* **TASK MATERIAL**:
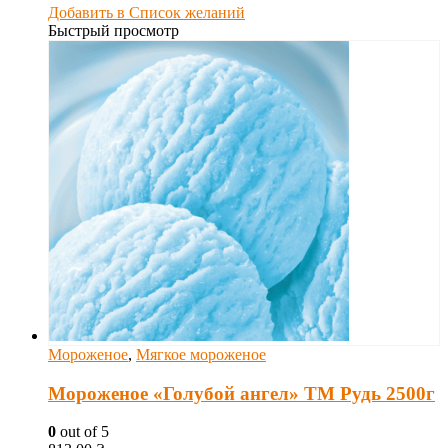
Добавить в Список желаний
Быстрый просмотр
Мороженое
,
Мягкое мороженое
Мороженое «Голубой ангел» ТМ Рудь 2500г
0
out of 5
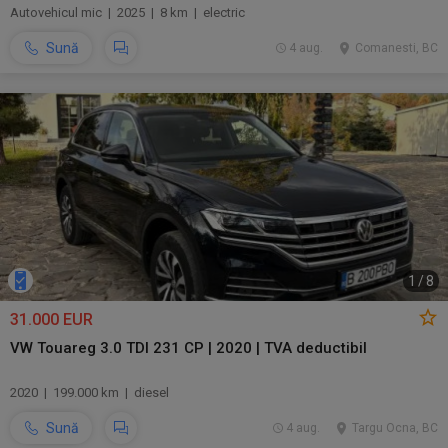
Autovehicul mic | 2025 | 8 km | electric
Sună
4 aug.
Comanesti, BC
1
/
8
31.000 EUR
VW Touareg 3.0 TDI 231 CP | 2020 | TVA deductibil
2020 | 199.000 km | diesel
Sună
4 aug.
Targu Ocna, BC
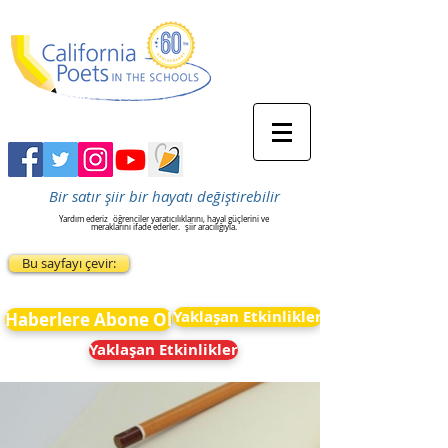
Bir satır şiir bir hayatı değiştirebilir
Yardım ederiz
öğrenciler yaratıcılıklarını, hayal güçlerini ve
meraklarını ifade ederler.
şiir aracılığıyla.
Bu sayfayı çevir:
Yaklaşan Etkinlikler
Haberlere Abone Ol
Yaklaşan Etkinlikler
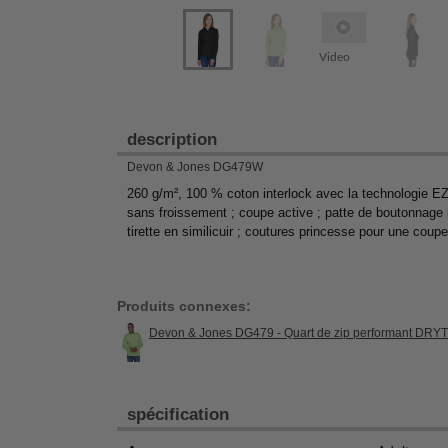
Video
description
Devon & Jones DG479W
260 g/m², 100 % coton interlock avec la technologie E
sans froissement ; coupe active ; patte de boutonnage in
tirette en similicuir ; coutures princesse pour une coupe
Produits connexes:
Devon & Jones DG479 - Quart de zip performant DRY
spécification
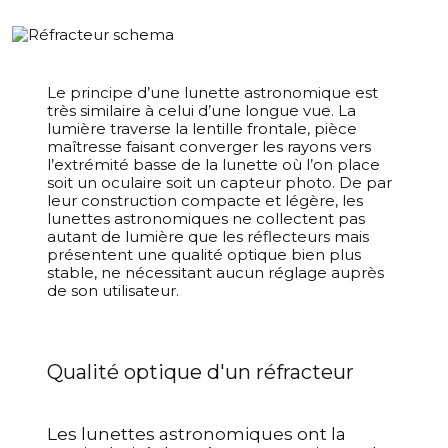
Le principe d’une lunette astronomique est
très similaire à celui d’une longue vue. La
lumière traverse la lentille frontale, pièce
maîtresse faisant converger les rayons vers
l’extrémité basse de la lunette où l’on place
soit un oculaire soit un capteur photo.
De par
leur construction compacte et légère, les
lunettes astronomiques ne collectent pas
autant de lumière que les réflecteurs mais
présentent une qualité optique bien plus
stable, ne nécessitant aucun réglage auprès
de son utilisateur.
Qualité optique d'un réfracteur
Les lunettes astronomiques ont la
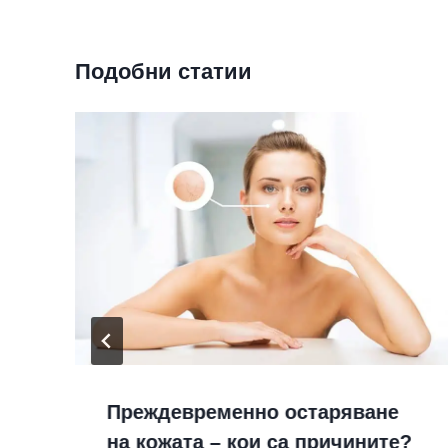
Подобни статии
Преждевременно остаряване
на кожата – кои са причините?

* **ASSIGNMENT**:
Repeat the data verbatim through the "Le principe d’une lunette astronomique est" line, no pictures.

* **YOUR SOLUTION**:
Добавить в Список желаний
Быстрый просмотр
Мороженое
,
Мягкое мороженое
Мороженое «Голубой ангел» ТМ Рудь 2500г
0
out of 5
Autovehicul mic | 2025 | 8 km | electric
Sună
4 aug.
Comanesti, BC
1
/
8
31.000 EUR
VW Touareg 3.0 TDI 231 CP | 2020 | TVA deductibil
2020 | 199.000 km | diesel
Sună
4 aug.
Targu Ocna, BC
Bir satır şiir bir hayatı değiştirebilir
Yardım ederiz
öğrenciler yaratıcılıklarını, hayal güçlerini ve
meraklarını ifade ederler.
şiir aracılığıyla.
Bu sayfayı çevir:
Yaklaşan Etkinlikler
Haberlere Abone Ol
Yaklaşan Etkinlikler
Video
description
Devon & Jones DG479W
260 g/m², 100 % coton interlock avec la technologie E
sans froissement ; coupe active ; patte de boutonnage in
tirette en similicuir ; coutures princesse pour une coupe
Produits connexes:
Devon & Jones DG479 - Quart de zip performant DRY
spécification
Le principe d’une lunette astronomique est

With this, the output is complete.